08 July 2021

Review: Better Data Visualizations

Cover to "Better Data Visualizations"
I ran across Jon Schwabish’s book, Better Data Visualizations, when my editor pointed out how uncomfortably close it looked to an unused cover design for Better Posters.

Once I finished smiling at the “separated at birth” similarities, I realized I should actually read Jon’s book because it was, as they say, “relevant to my interests.”

Better Data Visualizations is very useful.

The bulk of the book is a big ol’ list of different graph types. The charts range from the common (bar charts, scatter plots, and tables) to the more esoteric (Voronoi diagrams, Marimekko charts). It’s not quite an “encyclopedia of charts,” but it is thorough.

There are usually multiple illustrations (in full colour) of each type of chart so you can see them “in action,” as it were. Almost all the illustrations are in full colour.

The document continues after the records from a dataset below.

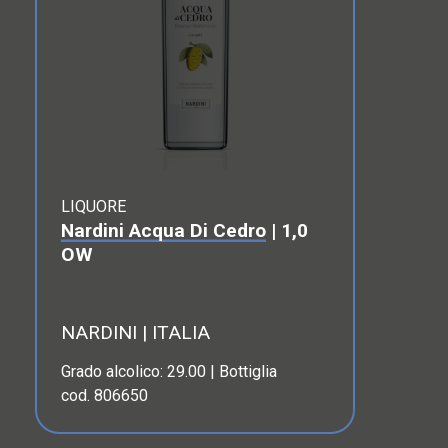
LIQUORE
Nardini Acqua Di Cedro
| 1,0
OW
NARDINI | ITALIA
Grado alcolico: 29.00 | Bottiglia
cod. 806650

Every entry has a series of tips of how to avoid pitfalls and maximize the effectiveness of that particular chart type. I particularly appreciated the concise guidelines for making tables presentable. 

Readers of this blog who work in the humanities occasionally ask about techniques for their fields. If that is an interest of yours, you’ll be pleased to know Schwabish has a section on qualitative visualizations. It is slimmer than the section on quantitative visualizations, but given that this is an area that is often ignored completely, this is an extremely welcome addition to this book.

There is a section showing “before and after” revisions of charts that is quite fun.

Lastly, there is a section on developing a style guide. While this is aimed at organizations that make a lot of charts, I realized that it could be extremely helpful for a poster maker to draw up a short style guide for their poster. One of the biggest problems I see on posters is inconsistency. This is usually because people use different software tools for different parts of the poster, and they don’t check to harmonize the graphs and the rest of the poster.

While I was reading, I was wondering, “But how could someone know how to make some of these non-standard charts?” While the appendices are often considered to be extra material that can be removed, the appendix on data visualization tools was extremely helpful for me. (“Microsoft has a graphing site called Charticulator? Cool.”)

Because data visualizations are often the heart of conference posters, there is definitely some overlap in Jon’s book and mine. But Better Data Visualization covers much more territory there than mine does.